Beritakota.id, Jakarta – Kementerian Perindustrian mengungkap strategi menjaga harga (pricing) dan pasokan bahan baku di tengah kelangkaan global. Fokus utama diarahkan pada plastik dan nafta yang menjadi penopang industri nasional.
Menteri Perindustrian Agus Gumiwang Kartasasmita menegaskan pemerintah akan menjaga keseimbangan antara supply dan pricing bahan baku agar tidak mengganggu kinerja industri, khususnya sektor industri kecil dan menengah (IKM).

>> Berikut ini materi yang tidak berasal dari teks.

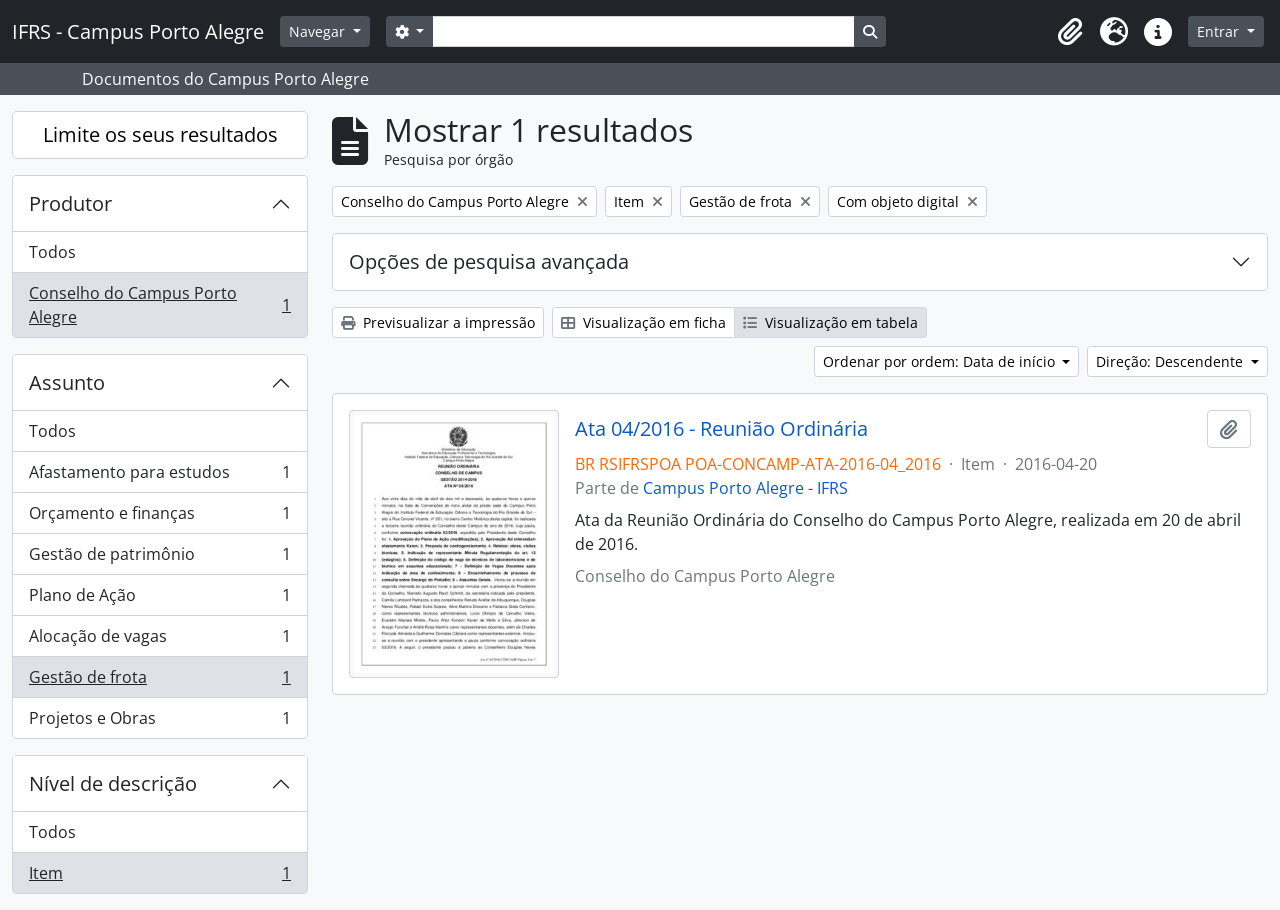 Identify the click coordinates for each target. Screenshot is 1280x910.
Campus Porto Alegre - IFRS (745, 488)
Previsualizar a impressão (438, 322)
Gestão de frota (159, 681)
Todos (52, 252)
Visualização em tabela (830, 322)
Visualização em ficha (643, 322)
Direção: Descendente (1171, 361)
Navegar (319, 31)
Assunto (67, 382)
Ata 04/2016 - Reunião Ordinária (721, 429)
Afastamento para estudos (159, 476)
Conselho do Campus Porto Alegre (159, 305)
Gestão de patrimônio (159, 558)
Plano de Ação (159, 599)
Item (159, 877)
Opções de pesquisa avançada (489, 261)
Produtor (70, 203)
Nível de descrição (113, 783)
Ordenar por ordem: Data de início (941, 361)
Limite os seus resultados (160, 134)
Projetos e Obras (159, 722)
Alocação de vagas (159, 640)
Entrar (1220, 31)
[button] (1070, 32)
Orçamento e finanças (159, 517)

Langkah konkret yang disiapkan antara lain melakukan pendekatan ke produsen plastik guna menekan potensi kenaikan harga. Tujuannya jelas menjaga biaya produksi IKM tetap kompetitif. “Pricing tidak boleh membebani pengembangan industri kecil,” ujar Agus dalam konferensi persnya usah membuka acara pameran tekstil di JIExpo-Kemayoran, Rabu, 15 April 2026.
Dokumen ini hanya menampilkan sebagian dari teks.